◆ **What the task requires**: In the material below, find each line that contains the word "professional" and copy it.

◆ **Records to process**:

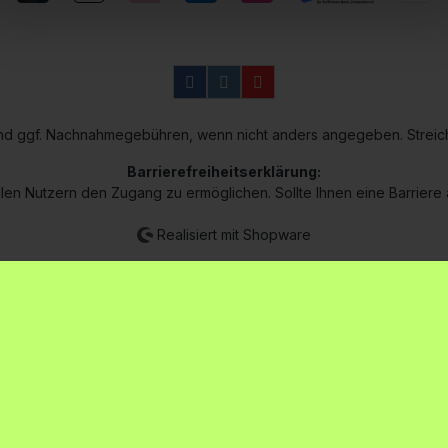
n und ggf. Nachnahmegebühren, wenn nicht anders angegeben. Streic
Barrierefreiheitserklärung:
len Nutzern den Zugang zu ermöglichen. Sollte Ihnen eine Barriere au
Realisiert mit Shopware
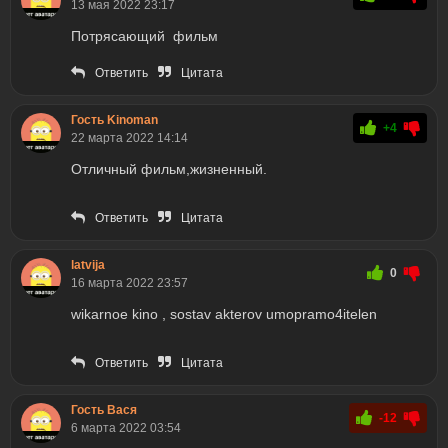
13 мая 2022 23:17
Потрясающий фильм
Ответить
Цитата
Гость Kinoman
+4
22 марта 2022 14:14
Отличный фильм,жизненный.
Ответить
Цитата
latvija
0
16 марта 2022 23:57
wikarnoe kino , sostav akterov umopramo4itelen
Ответить
Цитата
Гость Вася
-12
6 марта 2022 03:54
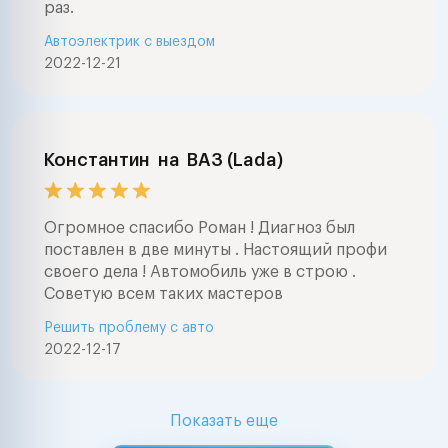
раз.
Автоэлектрик с выездом
2022-12-21
Константин
на
ВАЗ (Lada)
Огромное спасибо Роман ! Диагноз был
поставлен в две минуты . Настоящий профи
своего дела ! Автомобиль уже в строю .
Советую всем таких мастеров
Решить проблему с авто
2022-12-17
Показать еще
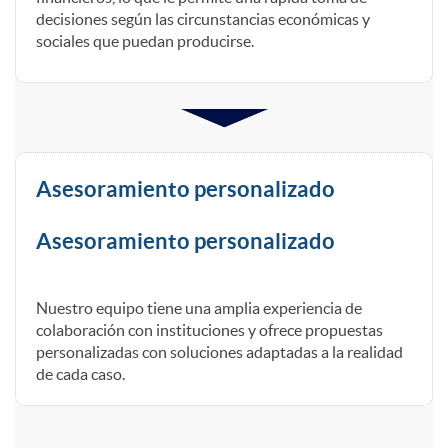
decisiones según las circunstancias económicas y
s
sociales que puedan producirse.
a
i
Asesoramiento personalizado
n
Asesoramiento personalizado
s
Nuestro equipo tiene una amplia experiencia de
colaboración con instituciones y ofrece propuestas
t
personalizadas con soluciones adaptadas a la realidad
de cada caso.
i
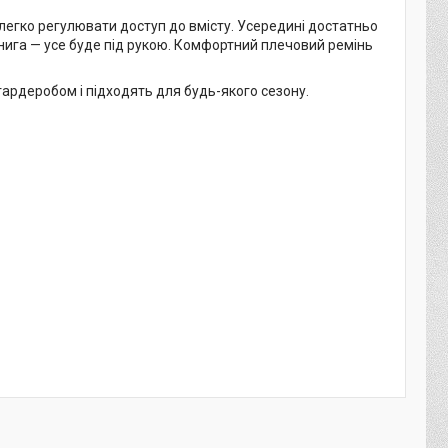
легко регулювати доступ до вмісту. Усередині достатньо
книга — усе буде під рукою. Комфортний плечовий ремінь
гардеробом і підходять для будь-якого сезону.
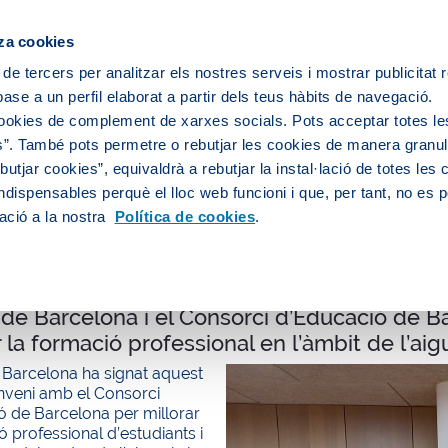
ipis
za cookies
 de tercers per analitzar els nostres serveis i mostrar publicitat
ase a un perfil elaborat a partir dels teus hàbits de navegació.
Sobre nosaltres
Persones
Medi
cookies de complement de xarxes socials. Pots acceptar totes le
”. També pots permetre o rebutjar les cookies de manera granula
utjar cookies”, equivaldrà a rebutjar la instal·lació de totes les
ndispensables perquè el lloc web funcioni i que, per tant, no es 
litat
ació a la nostra
Política de cookies
.
de Barcelona i el Consorci d’Educació de B
r la formació professional en l’àmbit de l’ai
 Barcelona ha signat aquest
onveni amb el Consorci
ó de Barcelona per millorar
ó professional d’estudiants i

◆ **Written solution**:
r la formació professional en l’àmbit de l’ai
ó professional d’estudiants i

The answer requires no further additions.